Material for this exercise Block Start

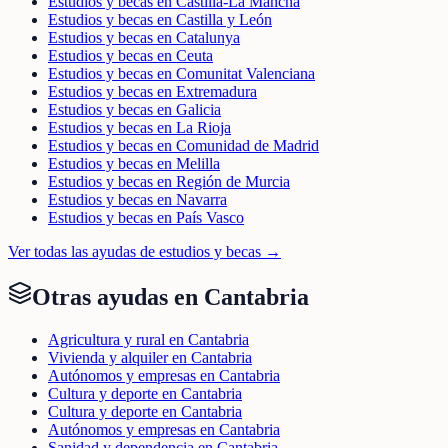
Estudios y becas en Castilla-La Mancha
Estudios y becas en Castilla y León
Estudios y becas en Catalunya
Estudios y becas en Ceuta
Estudios y becas en Comunitat Valenciana
Estudios y becas en Extremadura
Estudios y becas en Galicia
Estudios y becas en La Rioja
Estudios y becas en Comunidad de Madrid
Estudios y becas en Melilla
Estudios y becas en Región de Murcia
Estudios y becas en Navarra
Estudios y becas en País Vasco
Ver todas las ayudas de
estudios y becas
→
Otras ayudas en
Cantabria
Agricultura y rural en Cantabria
Vivienda y alquiler en Cantabria
Autónomos y empresas en Cantabria
Cultura y deporte en Cantabria
Cultura y deporte en Cantabria
Autónomos y empresas en Cantabria
Sanidad y dependencia en Cantabria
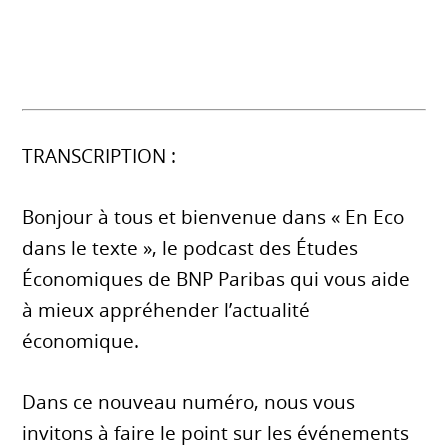
TRANSCRIPTION :
Bonjour à tous et bienvenue dans « En Eco
dans le texte », le podcast des Études
Économiques de BNP Paribas qui vous aide
à mieux appréhender l’actualité
économique.
Dans ce nouveau numéro, nous vous
invitons à faire le point sur les événements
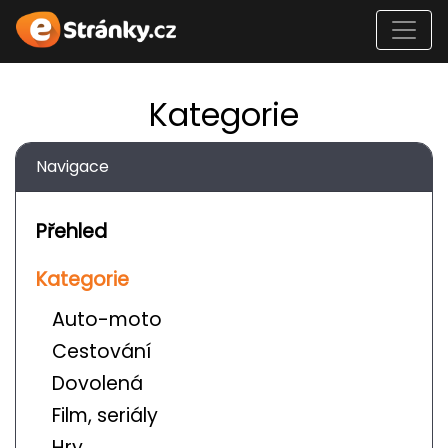
Kategorie
Navigace
Přehled
Kategorie
Auto-moto
Cestování
Dovolená
Film, seriály
Hry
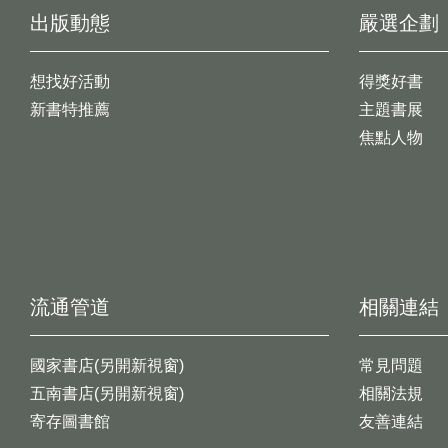
出版動態
嚴選企劃
想找好活動
得獎好書
新書特推薦
主題書展
焦點人物
流通管道
相關連結
國家書店(另開新視窗)
常見問題
五南書店(另開新視窗)
相關法規
寄存圖書館
友善連結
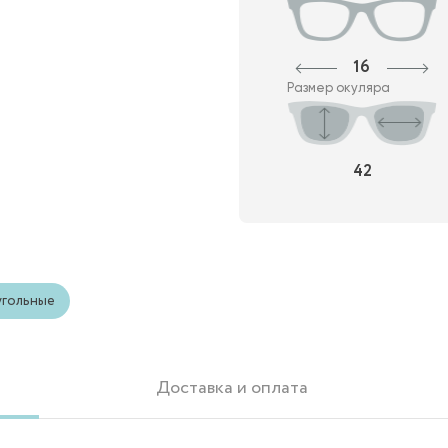
16
Размер окуляра
42
гольные
Доставка и оплата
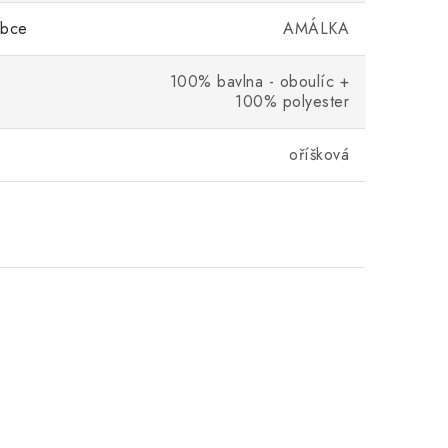
obce
AMÁLKA
100% bavlna - oboulíc +
100% polyester
oříšková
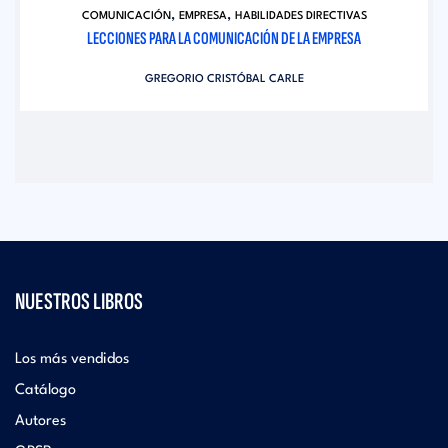
,
,
COMUNICACIÓN
EMPRESA
HABILIDADES DIRECTIVAS
LECCIONES PARA LA COMUNICACIÓN DE LA EMPRESA
GREGORIO CRISTÓBAL CARLE
NUESTROS LIBROS
Los más vendidos
Catálogo
Autores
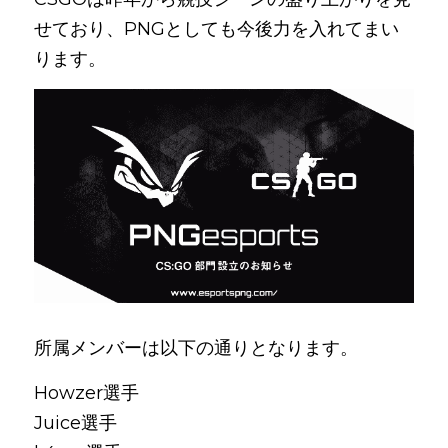
せており、PNGとしても今後力を入れてまい
ります。
所属メンバーは以下の通りとなります。
Howzer選手
Juice選手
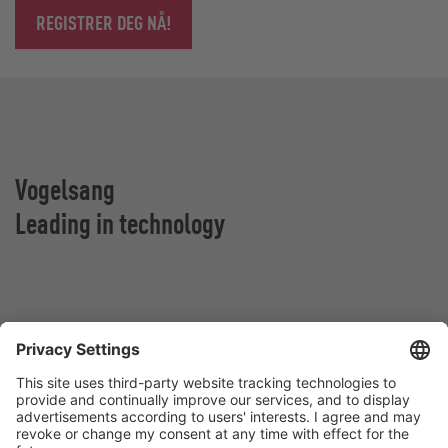
REGISTRER DEG NÅ!
Vogelsang
Leading in technology
Vogelsang Norge AS
Vestringen 30
4365 Nærbø
Norge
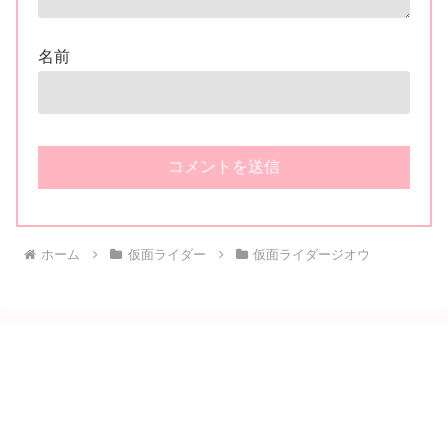
名前
ホーム
仮面ライダー
仮面ライダージオウ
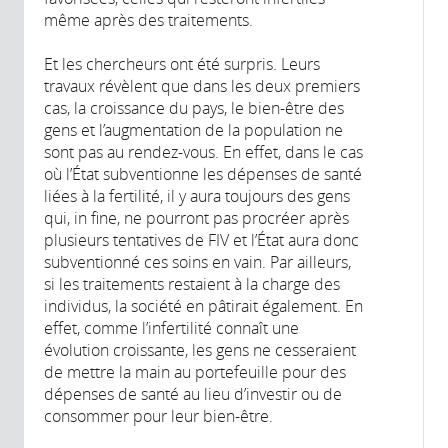
même après des traitements.
Et les chercheurs ont été surpris. Leurs
travaux révèlent que dans les deux premiers
cas, la croissance du pays, le bien-être des
gens et l’augmentation de la population ne
sont pas au rendez-vous. En effet, dans le cas
où l’État subventionne les dépenses de santé
liées à la fertilité, il y aura toujours des gens
qui, in fine, ne pourront pas procréer après
plusieurs tentatives de FIV et l’État aura donc
subventionné ces soins en vain. Par ailleurs,
si les traitements restaient à la charge des
individus, la société en pâtirait également. En
effet, comme l’infertilité connaît une
évolution croissante, les gens ne cesseraient
de mettre la main au portefeuille pour des
dépenses de santé au lieu d’investir ou de
consommer pour leur bien-être.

Material for this exercise Block End

### Your task
The entries above need an exact copy without their pictures.

### Your response
Estudios y becas en Castilla-La Mancha
Estudios y becas en Castilla y León
Estudios y becas en Catalunya
Estudios y becas en Ceuta
Estudios y becas en Comunitat Valenciana
Estudios y becas en Extremadura
Estudios y becas en Galicia
Estudios y becas en La Rioja
Estudios y becas en Comunidad de Madrid
Estudios y becas en Melilla
Estudios y becas en Región de Murcia
Estudios y becas en Navarra
Estudios y becas en País Vasco
Ver todas las ayudas de
estudios y becas
→
Otras ayudas en
Cantabria
Agricultura y rural en Cantabria
Vivienda y alquiler en Cantabria
Autónomos y empresas en Cantabria
Cultura y deporte en Cantabria
Cultura y deporte en Cantabria
Autónomos y empresas en Cantabria
Sanidad y dependencia en Cantabria
TRANSCRIPTION :
Bonjour à tous et bienvenue dans « En Eco
dans le texte », le podcast des Études
Économiques de BNP Paribas qui vous aide
à mieux appréhender l’actualité
économique.
Dans ce nouveau numéro, nous vous
invitons à faire le point sur les événements
Kategorie
Navigace
Přehled
Kategorie
Auto-moto
Cestování
Dovolená
Film, seriály
Hry
出版動態
嚴選企劃
想找好活動
得獎好書
新書特推薦
主題書展
焦點人物
流通管道
相關連結
國家書店(另開新視窗)
常見問題
五南書店(另開新視窗)
相關法規
寄存圖書館
友善連結
16
Размер окуляра
42
гольные
Доставка и оплата
obce
AMÁLKA
100% bavlna - oboulíc +
100% polyester
oříšková
,
,
COMUNICACIÓN
EMPRESA
HABILIDADES DIRECTIVAS
LECCIONES PARA LA COMUNICACIÓN DE LA EMPRESA
GREGORIO CRISTÓBAL CARLE
NUESTROS LIBROS
Los más vendidos
Catálogo
Autores
せており、PNGとしても今後力を入れてまい
ります。
所属メンバーは以下の通りとなります。
Howzer選手
Juice選手
REGISTRER DEG NÅ!
Vogelsang
Leading in technology
Vogelsang Norge AS
Vestringen 30
4365 Nærbø
Norge
名前
ホーム
仮面ライダー
仮面ライダージオウ
même après des traitements.
Et les chercheurs ont été surpris. Leurs
travaux révèlent que dans les deux premiers
cas, la croissance du pays, le bien-être des
gens et l’augmentation de la population ne
sont pas au rendez-vous. En effet, dans le cas
où l’État subventionne les dépenses de santé
liées à la fertilité, il y aura toujours des gens
qui, in fine, ne pourront pas procréer après
plusieurs tentatives de FIV et l’État aura donc
subventionné ces soins en vain. Par ailleurs,
si les traitements restaient à la charge des
individus, la société en pâtirait également. En
effet, comme l’infertilité connaît une
évolution croissante, les gens ne cesseraient
de mettre la main au portefeuille pour des
dépenses de santé au lieu d’investir ou de
consommer pour leur bien-être.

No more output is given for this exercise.